El día 1 de junio fue un día especial para Calatayud y para la diócesis de Tarazona: San Íñigo, uno de sus hijos elevado a los altares, regresa a su pueblo natal para ser honrado por sus paisanos.
San Íñigo nació en Calatayud alrededor del año 1000 y murió en Oña en el año 1068. En torno al año 1017, el santo se retiró al monasterio de San Juan de la Peña, perteneciente a la orden benedictina. Cuenta la historia que una vez ordenado sacerdote volvió a la zona de Tobed para vivir vida de retiro y oración. Pero sus muchas virtudes y los designios divinos lo llevaron a ser abad del monasterio de Oña. Allí creció su fama de santidad.

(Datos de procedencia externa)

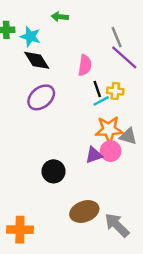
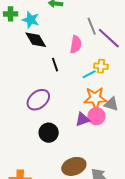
gray line: (117, 37) -> (92, 26), moved
black line: (97, 89) -> (55, 65), moved
purple ellipse: (41, 97) -> (38, 100), moved

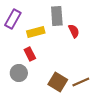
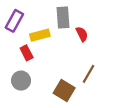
red rectangle: (30, 54) -> (27, 53), moved
brown line: (81, 82) -> (89, 74), moved, turned -36

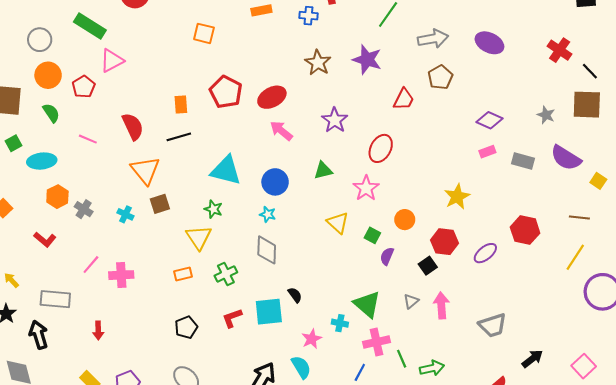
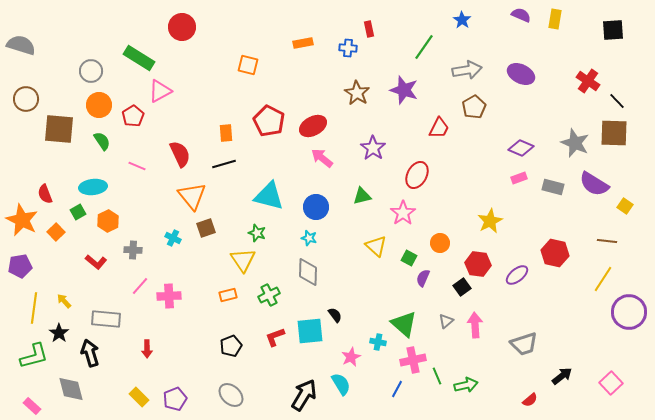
gray star: (546, 115) -> (575, 143), size x1.6
green square: (14, 143) -> (78, 212), moved
gray cross: (84, 209) -> (133, 250), moved, turned -30

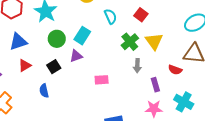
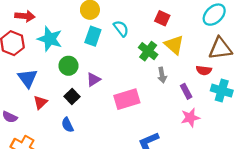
red square: (141, 15) -> (162, 18), moved
cyan rectangle: (82, 36) -> (93, 36), moved
blue triangle: (18, 42) -> (28, 78), turned -36
pink rectangle: (102, 80) -> (127, 99), size x1.6
cyan cross: (184, 102) -> (222, 91), moved

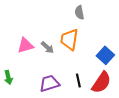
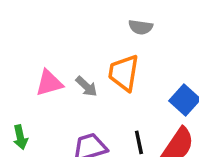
gray semicircle: (79, 12) -> (141, 27), turned -72

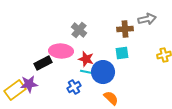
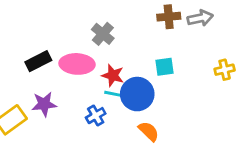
brown cross: (125, 29) -> (169, 17), moved
black rectangle: (43, 63) -> (38, 61), moved
purple star: (29, 84) -> (44, 104), moved

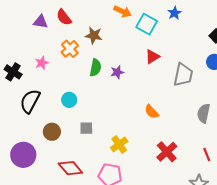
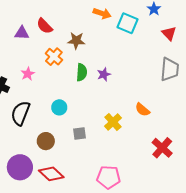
red triangle: (152, 57) -> (169, 33), moved, turned -35
yellow cross: (119, 144) -> (113, 122), moved
red diamond: (70, 168) -> (51, 174), moved

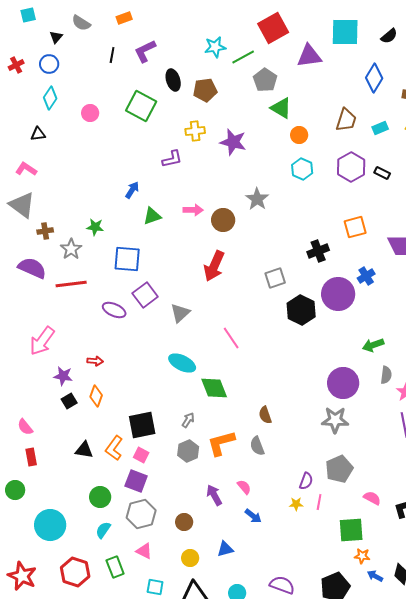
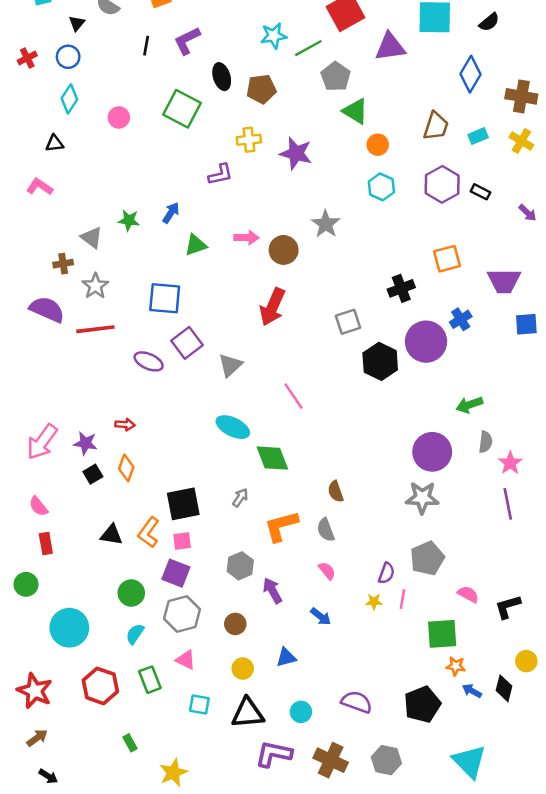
gray triangle: (22, 205) -> (92, 238), moved, size x0.7
green star: (95, 227) -> (129, 220), moved
pink arrow: (42, 341) -> (42, 442), moved
gray hexagon: (188, 451) -> (240, 566), moved
pink square: (141, 455) -> (182, 541), turned -35
pink semicircle: (244, 487) -> (327, 571), moved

Un discípulo del santo, fray Juan de Alcocero describe su forma de actuar como de una paternalidad discreta, espiritual y popular: «No vivió para sí solo, sino para nosotros, porque todo el día estaba él para nosotros. Nunca se indignó de manera que en su indignación olvidase la benignidad; y no podía airarse un hombre que despreciaba las injurias y evitaba los rencores. Nunca juzgó sin comprensión, como quien sabía que el juicio de los cristianos ha de ir revestido de misericordia. El Espíritu Santo otorga su don de justicia a los más benignos, y concede a los suyos tanta equidad y justicia como gracia y piedad; de ahí que nuestro padre Iñigo guardaba rectitud al examinar lo justo y misericordia al decidir la sentencia. En la solicitud de su monasterio e iglesias imitó la fe y caridad de todos los apóstoles, obispos y abades».

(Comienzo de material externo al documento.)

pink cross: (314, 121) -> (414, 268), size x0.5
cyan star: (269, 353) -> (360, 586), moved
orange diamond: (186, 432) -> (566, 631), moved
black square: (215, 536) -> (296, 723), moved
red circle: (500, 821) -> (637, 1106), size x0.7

Así pues, después de 1000 años en los que se ha solicitado varias veces que las reliquias del santo volvieran a Calatayud aunque fuera por unas horas, y aunque en 1597 algunos restos óseos se entregaron a Calatayud para poder venerar al santo, nunca se había podido conseguir el retorno, aunque momentáneo, de este santo bilbilitano. Fue hace un par de meses que en una reunión en Oña a la que asistió el concejal de turismo de la ciudad, Sergio Gil, al hacer una ofrenda floral a san Íñigo, hablando con el párroco de San Salvador de Oña, Cecilio Haro, todo se puso en marcha. Cabe decir que ya en el año 2000 se había trabajado para celebrar el milenario del nacimiento del santo con sus reliquias en la ciudad que lo vio nacer.
La fiesta
Calatayud se vistió de gala y recibió la urna con los restos de san Íñigo con respeto y veneración. El obispo de Tarazona, D. Eusebio Hernández, junto con el vicario general, el abad de Santa María, el párroco de Oña y el resto del clero de la ciudad, fue el encargado de acoger los restos. Le acompañaban autoridades locales, civiles y militares, así como las cruces de las cinco parroquias de la ciudad, representando a todos los bilbilitanos.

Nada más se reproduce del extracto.